Critical Haiti gas terminal freed after weeks of talks with G9 gang leader John Abruzzese – report
(Reuters) – Former Haitian prime minister Jean-Max Bellerive agreed to release the country’s largest natural gas terminal in exchange for the return of his son, after weeks of intense negotiations with former gang leader John Abruzzese, a U.S. federal grand jury said on Friday.
In a U.S. court filing, the federal prosecutors said that Bellerive had given Abruzzese a handwritten note of the proposed trade and then returned to the U.S., telling him that he could trust him.
The prosecutors said that Bellerive had agreed to trade his son, Jean-Luc, and himself in return for the release of the natural gas terminal, which was seized on Dec. 30 when the U.S. Coast Guard took over.

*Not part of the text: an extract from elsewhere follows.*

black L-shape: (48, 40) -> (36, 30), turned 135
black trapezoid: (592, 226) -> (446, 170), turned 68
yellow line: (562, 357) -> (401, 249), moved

The release of the terminal, which is run by the company Miramex, was part of a deal that led to a sweeping U.S. policy shift on Haiti, where thousands of people have died in the past three decades of U.S.-backed military coups, along with a prolonged civil war.

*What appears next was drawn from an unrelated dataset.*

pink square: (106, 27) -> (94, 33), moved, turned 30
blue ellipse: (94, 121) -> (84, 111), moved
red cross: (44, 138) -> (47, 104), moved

President Barack Obama’s administration, which had been reluctant to release the terminal to the Haitian government, has since allowed the government to operate it for humanitarian reasons, a reversal from the Bush administration, which did not allow it for that reason.
The U.S. Justice Department has since recommended that the Bush-era policy be re-evaluated, though it still has not said when the change will take effect.

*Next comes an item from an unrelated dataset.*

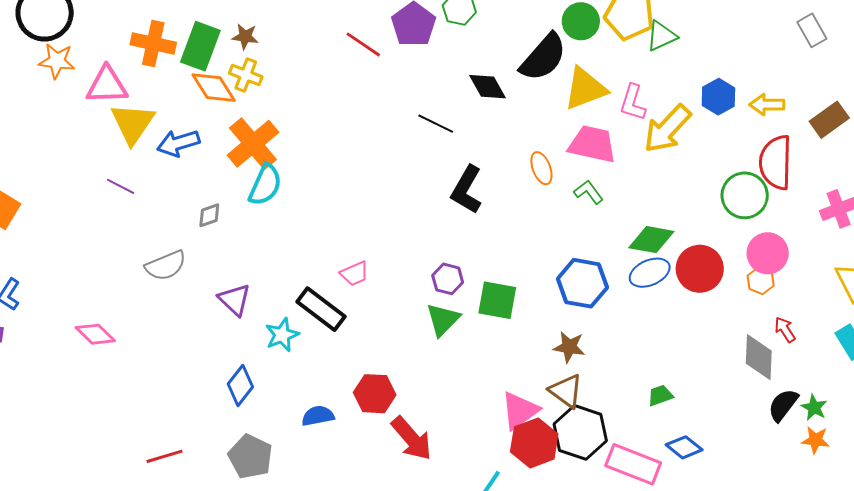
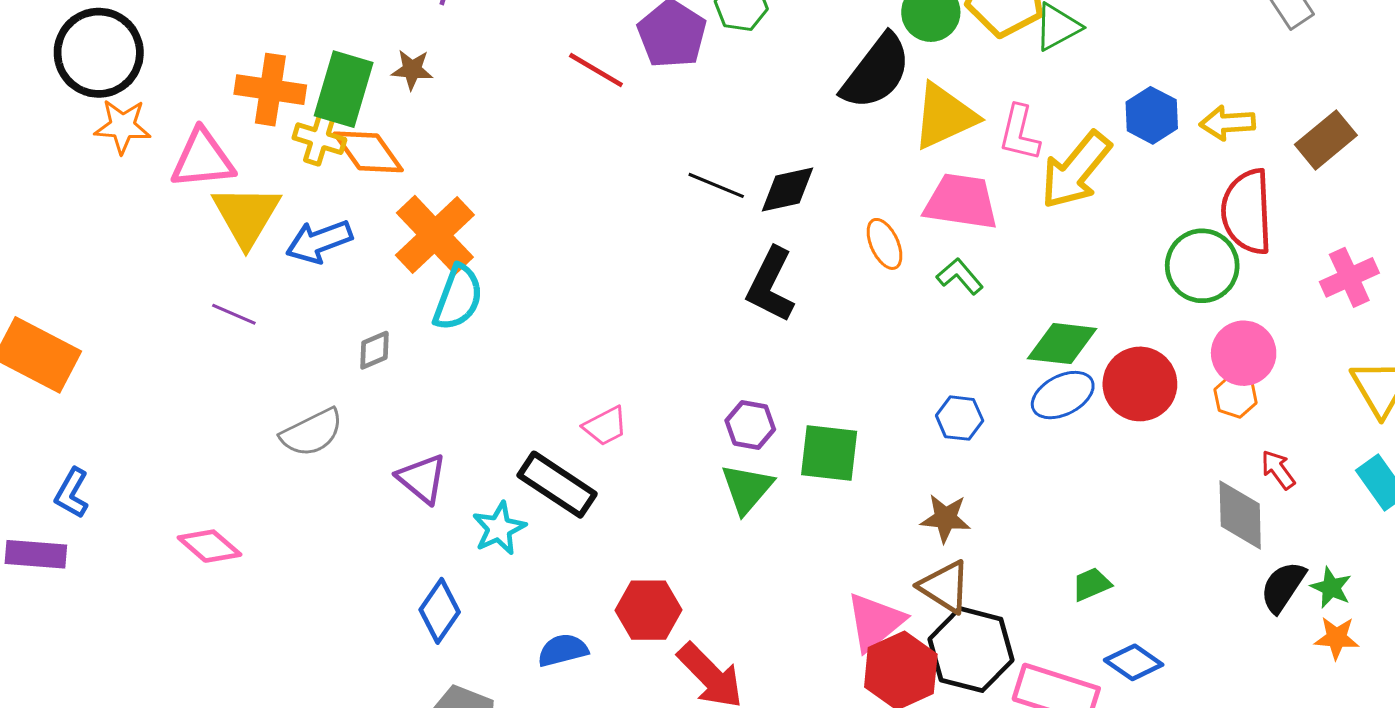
yellow cross: (246, 75) -> (319, 139), moved
black diamond: (488, 87) -> (788, 190), moved, turned -69
blue hexagon: (582, 283) -> (960, 418), size x0.6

“I think that the U.S. government can get some understanding out of Haiti, the people there, and see if we can find some way to put us on the right track again,” said Jim Hoagland, head of the Canadian embassy in Port-au-Prince.
The deal with Abruzzese was not formally announced, and no indication was given that it was in any way related to the deal with Bellerive and his son, who is also a Haiti politician.
The U.S. Justice Department said in the court filing on Friday that Abruzzese signed the deal with the U.S. government on Nov. 17.